Celles-ci indiquent que, pour augmenter encore ce financement, il est nécessaire de continuer à rendre les flux financiers compatibles avec une évolution vers le « bas carbone » et à réformer l'architecture financière « dans chaque pays et au niveau international ».
Les conclusions insistent sur la nécessité d'étudier les « solutions innovantes » visant à élargir les sources de financement de l'action climatique à des conditions favorables, en particulier pour ce qui a trait à l'adaptation, « y compris au moyen d'instruments tels que la tarification du carbone et les prélèvements visant à mettre en œuvre l'action climatique, ainsi qu'en développant les incitations à la neutralité carbone ».
Les ministres soutiennent plus largement l’objectif « volontaire » acté lors de la COP29 de financement d’au moins 1 300 milliards de dollars par an d'ici 2035 en faveur des pays en développement (EUROPE 13533/5).
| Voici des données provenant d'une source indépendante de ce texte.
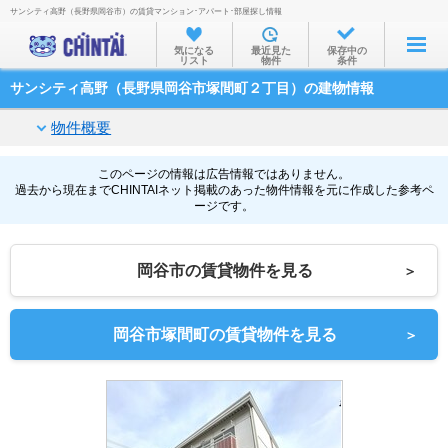
サンシティ高野（長野県岡谷市）の賃貸マンション･アパート･部屋探し情報
お部屋を探す
気になる
最近見た
保存中の
リスト
物件
条件
沿線・駅から
サンシティ高野（長野県岡谷市塚間町２丁目）の建物情報
住所から
物件概要
家賃相場から
通勤通学時間から
このページの情報は広告情報ではありません。
過去から現在までCHINTAIネット掲載のあった物件情報を元に作成した参考ペ
ージです。
物件特集から
不動産会社から
岡谷市の賃貸物件を見る
＞
TOP
岡谷市塚間町の賃貸物件を見る
＞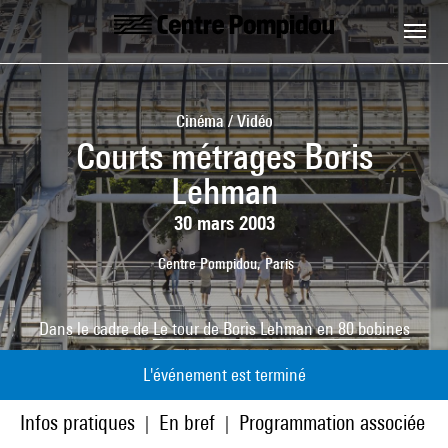
Aller au contenu principal
Centre Pompidou
Cinéma / Vidéo
Courts métrages Boris
Lehman
30 mars 2003
Centre Pompidou, Paris
Dans le cadre de
Le tour de Boris Lehman en 80 bobines
L'événement est terminé
Infos pratiques
En bref
Programmation associée
|
|
|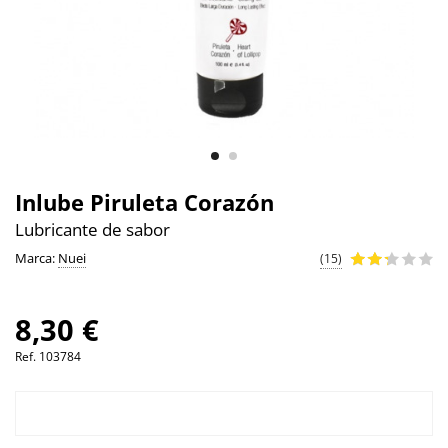
Inlube Piruleta Corazón
Lubricante de sabor
Marca:
Nuei
(15)
8,30 €
Ref.
103784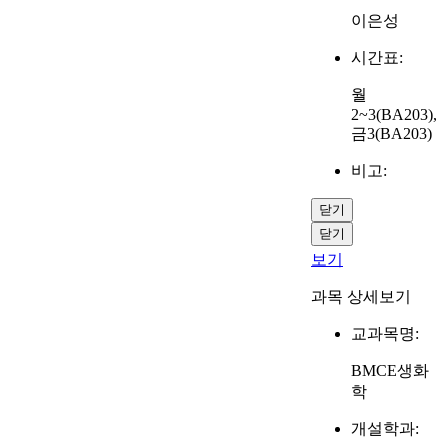
이은성
시간표:
월
2~3(BA203),
금3(BA203)
비고:
닫기
닫기
보기
과목 상세보기
교과목명:
BMCE생화
학
개설학과: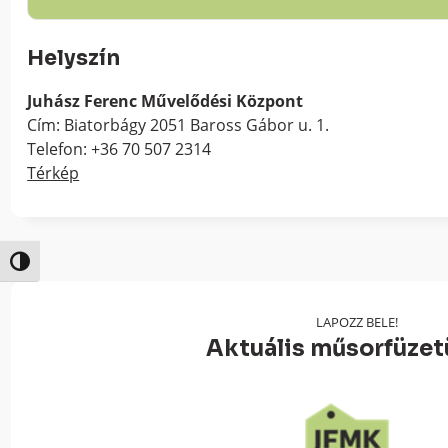
Helyszín
Juhász Ferenc Művelődési Központ
Cím: Biatorbágy 2051 Baross Gábor u. 1.
Telefon: +36 70 507 2314
Térkép
Nagy kontraszt váltása
LAPOZZ BELE!
Aktuális műsorfüze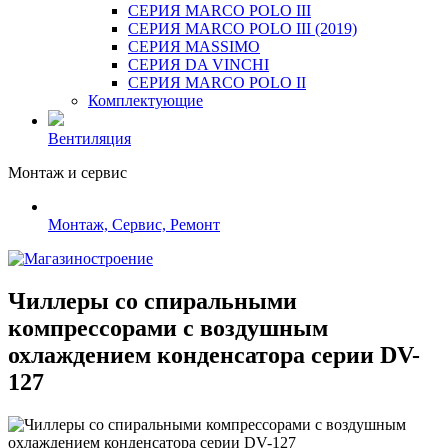
СЕРИЯ MARCO POLO III
СЕРИЯ MARCO POLO III (2019)
СЕРИЯ MASSIMO
СЕРИЯ DA VINCHI
СЕРИЯ MARCO POLO II
Комплектующие
Вентиляция
Монтаж и сервис
Монтаж, Сервис, Ремонт
Чиллеры со спиральными
компрессорами с воздушным
охлаждением конденсатора серии DV-
127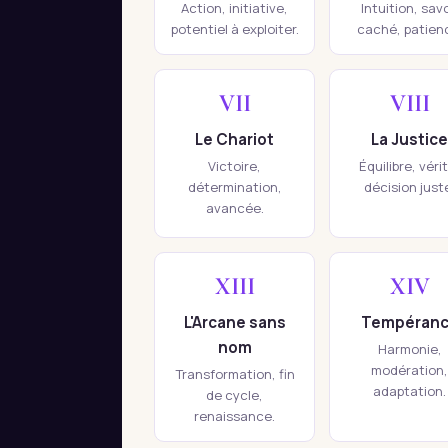
Action, initiative,
Intuition, savo
potentiel à exploiter.
caché, patien
VII
VIII
Le Chariot
La Justice
Victoire,
Équilibre, véri
détermination,
décision just
avancée.
XIII
XIV
L'Arcane sans
Tempéran
nom
Harmonie,
modération,
Transformation, fin
adaptation.
de cycle,
renaissance.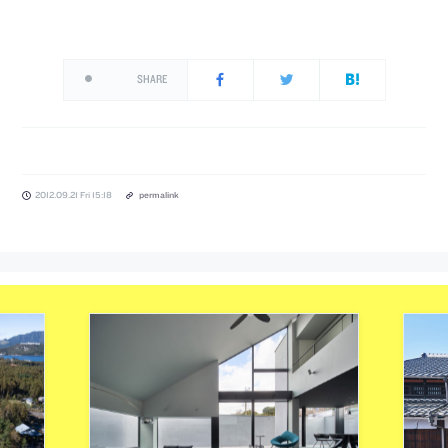
SHARE
2012.09.21 Fri 15:18
permalink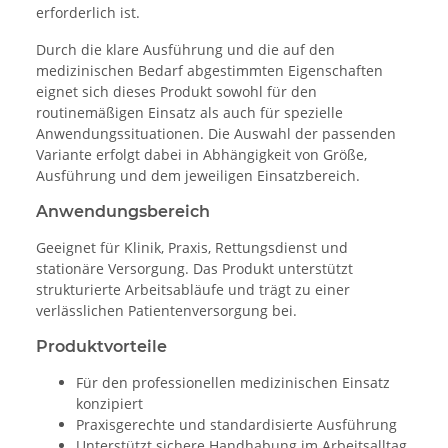
erforderlich ist.
Durch die klare Ausführung und die auf den
medizinischen Bedarf abgestimmten Eigenschaften
eignet sich dieses Produkt sowohl für den
routinemäßigen Einsatz als auch für spezielle
Anwendungssituationen. Die Auswahl der passenden
Variante erfolgt dabei in Abhängigkeit von Größe,
Ausführung und dem jeweiligen Einsatzbereich.
Anwendungsbereich
Geeignet für Klinik, Praxis, Rettungsdienst und
stationäre Versorgung. Das Produkt unterstützt
strukturierte Arbeitsabläufe und trägt zu einer
verlässlichen Patientenversorgung bei.
Produktvorteile
Für den professionellen medizinischen Einsatz
konzipiert
Praxisgerechte und standardisierte Ausführung
Unterstützt sichere Handhabung im Arbeitsalltag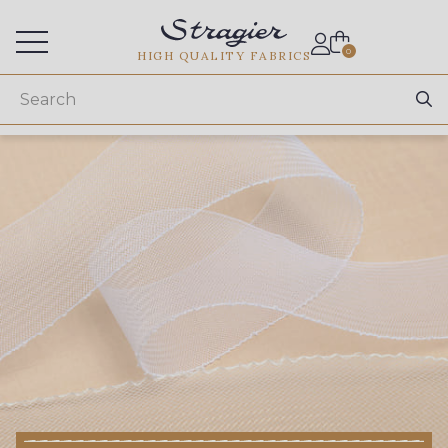
Services for professionals
0
HIGH QUALITY FABRICS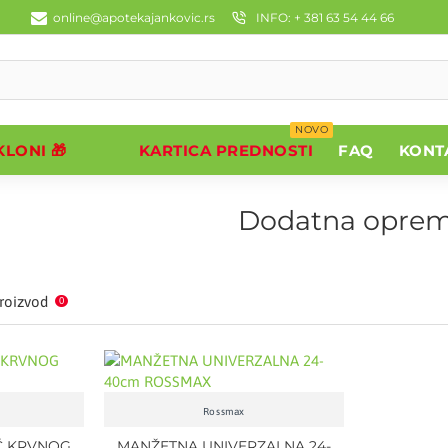
online@apotekajankovic.rs
INFO: + 381 63 54 44 66
NOVO
LONI 🎁
KARTICA PREDNOSTI
FAQ
KONT
Dodatna opre
roizvod
0
Rossmax
Č KRVNOG
MANŽETNA UNIVERZALNA 24-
Sur ce point, les conclusions du Conseil mentionnent la 'feuille de route' de Bakou à Belém vers les 1 300 milliards de dollars ('Baku to Belém Roadmap to USD 1.3 trillion'), qui devrait rendre compte de « la nécessité urgente de débloquer des capitaux privés nettement plus importants en faveur de l'action climatique ».
Les conclusions rappellent qu’avec la Banque européenne d'investissement (BEI), l'UE et ses États membres sont « les principaux bailleurs de fonds publics internationaux consacrés à l'action climatique », ayant augmenté de 75% leur contribution financière internationale à l'adaptation des pays en développement entre 2019 et 2023.
Enfin, les ministres demandent à la Commission européenne de fournir un aperçu des flux internationaux de financement de l'action climatique en provenance de l'UE pour l'année 2024, y compris de ses États membres et de la BEI, en vue de son approbation par le Conseil en amont de la COP30.